1. Startseite
  2. Stadt Gießen

Tote Fische in Allendorf: Schlimmeres verhindert

Erstellt:

giloka_1309_fische_ebp_1_4c
Das Wetter war Schuld: In Allendorf konnte ein größeres Fischsterben verhindert werden. Foto: Jung © Jung

Gießen (kg). Ein Anwohner in der Untergasse in Allendorf sah zwei große, tote Fische im Bereich der Brücke vom Kleebach schwimmen, sowie weitere kleine Fische an der Wasseroberfläche nach Luft schnappen und reagierte sofort. Er informierte den Vorsitzenden des Angelvereins »Unteres Kleebachtal«, Hans Georg Volk, der wiederum Ortsvorsteher Thomas Euler in Kenntnis setzte, der daraufhin die zuständigen Behörden alarmierte.

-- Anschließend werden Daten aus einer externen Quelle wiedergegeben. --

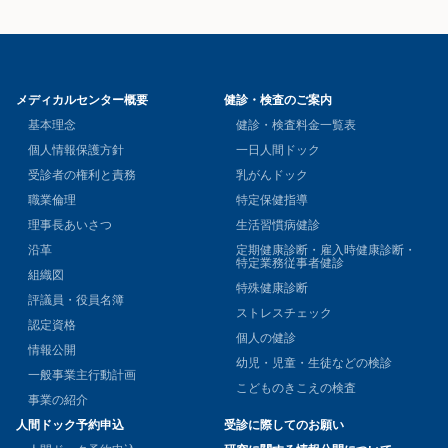
メディカルセンター概要
健診・検査のご案内
基本理念
健診・検査料金一覧表
個人情報保護方針
一日人間ドック
受診者の権利と責務
乳がんドック
職業倫理
特定保健指導
理事長あいさつ
生活習慣病健診
沿革
定期健康診断・雇入時健康診断・
特定業務従事者健診
組織図
特殊健康診断
評議員・役員名簿
ストレスチェック
認定資格
個人の健診
情報公開
幼児・児童・生徒などの検診
一般事業主行動計画
こどものきこえの検査
事業の紹介
人間ドック予約申込
受診に際してのお願い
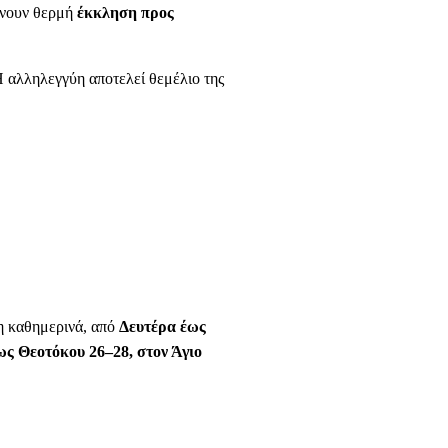
ύνουν θερμή
έκκληση
προς
 αλληλεγγύη αποτελεί θεμέλιο της
δη καθημερινά, από
Δευτέρα έως
ς Θεοτόκου 26–28, στον Άγιο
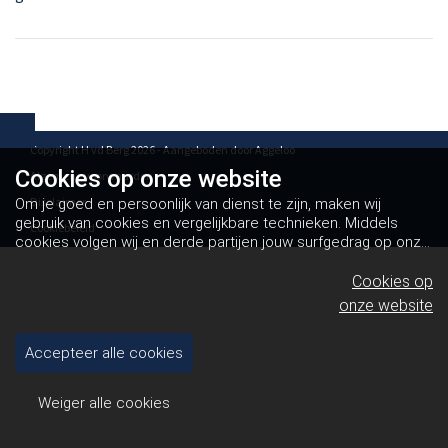
Copyright H vd Berg 2026 - Aangeboden door
Aggeloo
Cookies op
onze website
Algemene voorwaarden
Disclaimer
Om je goed en persoonlijk van dienst te zijn, maken wij
gebruik van cookies en vergelijkbare technieken. Middels
Cookiebeleid
cookies volgen wij en derde partijen jouw surfgedrag op onze
website. Hiermee tonen wij gepersonaliseerde advertenties
en dit maakt het voor jou mogelijk om informatie te delen via
Cookies op
social media.
Bekijk ons cookiebeleid
onze website
Accepteer alle cookies
Weiger alle cookies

Stadtsprecherin Claudia Boje sprach auf Anfrage vom Anzeiger »von einer erfolgreichen schnellen und großartigen Zusammenarbeit« verschiedener Behörden und vor allem Ehrenamtlern, die dank der Aufmerksamkeit der Anwohner Schlimmeres hätten verhindern können.

Vor Ort waren neben den Vertretern des Angelvereins zunächst Ermittler vom Umweltkommissariat beim Polizeipräsidium Mittelhessen und ein Beschäftigter der Unteren Wasserbehörde beim Landkreis Gießen. Auf Anfrage sagte Polizeisprecher Jörg Reinemer: »Es liegen aktuell keine Hinweise auf eine Straftat vor.« Vielmehr gehe man, nach jetzigem Stand der Ermittlungen von einer natürlichen Ursache aus.

Eine Messung des Sauerstoffgehalts ergab, dass dieser mit 1,9 Prozent viel zu gering war. Später trafen die Feuerwehr, das Umweltamt, die Umweltdezernentin, die Mittelhessischen Wasserbetriebe, Vertreter des Angelvereins und der Ortsvorsteher ein, um die Ursache für das Fischsterben zu erläutern.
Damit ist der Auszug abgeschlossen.